#1. The bigger issue in California is that there probably will NOT be patent royalties in the next ten years from patents arising from treatments derived from therapeutic cloning (ie, the SCNT work falsely claimed by Hwang and now not claimed by anyone).
#2. Whether or not there were royalties coming, California researchers could do research on therapeutic cloning/embryonic stem cells without paying patent royalties to WARF because of the research exemption of 35 USC 271(e)(1), as further articulated in Merck v. Integra. The idea that WARF could (or even would) block research by academics is a silly, make-weight argument designed to scare people. LBE's primary opposition to what californiastemcellreport and FTCR are saying originates in the basic falsity of the presumption that WARF's patents would block academic research.
From that point, one gets into various strange revisions of past history, like the allegation that aviation patent pool in World War I allowed the building of American fighter planes in World War I. No American-built fighter planes were ever used in World War I, but the patent pool did allow special, more highly financed, interests to profit at the expense of smaller guys. The unbiased, outside observer has to keep an eye on the ball here, whether talking about what happened during World War I or what is happening in the present.
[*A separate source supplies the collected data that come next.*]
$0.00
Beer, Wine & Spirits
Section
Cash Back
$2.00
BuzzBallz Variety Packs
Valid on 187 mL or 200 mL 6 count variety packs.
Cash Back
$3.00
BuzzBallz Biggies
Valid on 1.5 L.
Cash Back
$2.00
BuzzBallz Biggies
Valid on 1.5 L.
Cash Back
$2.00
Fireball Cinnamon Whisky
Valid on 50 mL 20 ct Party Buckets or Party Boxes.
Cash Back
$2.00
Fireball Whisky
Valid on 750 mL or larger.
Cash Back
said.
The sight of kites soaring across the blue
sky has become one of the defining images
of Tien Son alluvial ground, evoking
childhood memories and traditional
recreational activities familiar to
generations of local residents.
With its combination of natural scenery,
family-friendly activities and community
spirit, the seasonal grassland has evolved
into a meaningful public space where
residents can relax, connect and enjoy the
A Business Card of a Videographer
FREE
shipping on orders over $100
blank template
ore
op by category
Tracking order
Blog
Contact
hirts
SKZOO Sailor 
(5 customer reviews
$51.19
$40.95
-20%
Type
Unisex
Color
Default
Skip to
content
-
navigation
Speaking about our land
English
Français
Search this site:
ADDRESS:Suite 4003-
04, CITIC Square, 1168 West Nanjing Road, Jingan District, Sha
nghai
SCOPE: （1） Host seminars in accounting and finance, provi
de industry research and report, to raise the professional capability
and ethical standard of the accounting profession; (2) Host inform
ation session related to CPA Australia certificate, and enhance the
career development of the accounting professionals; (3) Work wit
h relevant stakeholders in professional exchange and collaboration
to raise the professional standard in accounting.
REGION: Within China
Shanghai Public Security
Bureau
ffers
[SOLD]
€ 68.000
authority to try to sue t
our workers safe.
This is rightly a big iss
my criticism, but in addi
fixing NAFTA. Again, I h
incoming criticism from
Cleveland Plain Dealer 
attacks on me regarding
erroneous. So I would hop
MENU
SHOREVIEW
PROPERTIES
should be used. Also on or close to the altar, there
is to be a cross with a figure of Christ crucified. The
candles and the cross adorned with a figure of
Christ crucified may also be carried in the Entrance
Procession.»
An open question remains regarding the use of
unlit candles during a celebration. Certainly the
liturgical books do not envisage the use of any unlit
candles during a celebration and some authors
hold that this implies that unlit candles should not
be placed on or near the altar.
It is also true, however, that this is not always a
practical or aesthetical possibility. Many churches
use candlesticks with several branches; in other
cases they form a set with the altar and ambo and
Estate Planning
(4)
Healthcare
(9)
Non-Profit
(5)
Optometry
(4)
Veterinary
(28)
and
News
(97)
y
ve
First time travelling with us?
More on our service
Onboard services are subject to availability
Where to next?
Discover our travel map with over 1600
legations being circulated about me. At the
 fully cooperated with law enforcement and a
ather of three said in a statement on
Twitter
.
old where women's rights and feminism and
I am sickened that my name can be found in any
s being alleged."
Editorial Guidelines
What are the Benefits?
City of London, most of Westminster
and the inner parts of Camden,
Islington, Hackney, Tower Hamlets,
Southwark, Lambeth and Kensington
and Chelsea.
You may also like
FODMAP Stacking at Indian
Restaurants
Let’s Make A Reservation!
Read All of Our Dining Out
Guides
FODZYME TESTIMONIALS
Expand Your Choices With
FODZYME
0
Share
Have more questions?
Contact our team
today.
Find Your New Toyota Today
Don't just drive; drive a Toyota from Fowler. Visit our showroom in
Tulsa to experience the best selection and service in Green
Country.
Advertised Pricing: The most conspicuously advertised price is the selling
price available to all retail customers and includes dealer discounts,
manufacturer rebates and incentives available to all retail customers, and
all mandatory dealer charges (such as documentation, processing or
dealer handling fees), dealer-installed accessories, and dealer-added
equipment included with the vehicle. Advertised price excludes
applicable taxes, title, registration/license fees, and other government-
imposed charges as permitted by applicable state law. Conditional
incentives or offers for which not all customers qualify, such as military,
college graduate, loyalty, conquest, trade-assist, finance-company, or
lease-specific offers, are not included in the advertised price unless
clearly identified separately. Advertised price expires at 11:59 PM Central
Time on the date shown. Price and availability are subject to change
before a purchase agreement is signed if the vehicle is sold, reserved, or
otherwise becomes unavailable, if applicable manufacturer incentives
#3. Neither californiastemcellreport nor FTCR want to discuss the Loring patent applications. These had patent claims to embryonic stem cells broader than those of WARF / Thomson. One might have a different viewpoint on this argument if one understood that California researchers were trying to tie down stem cells with patents. This is NOT an argument about open research vs. patents; it is an argument about "which" patents. But, of course, californiastemcellreport and FTCR do NOT want that fact known. The San Diego Union Tribune ran a story about Bongso, emphasizing that Bongso published but didn't patent, but didn't tell you that Loring, quoted in that very story, tried to patent. The Union Tribune neglected to mention that Thomson's '780 patent cited to Bongso's work, and distinguished that work from Thomson's work. When LBE contacted the Union Tribune and Somers on these points, no response was made.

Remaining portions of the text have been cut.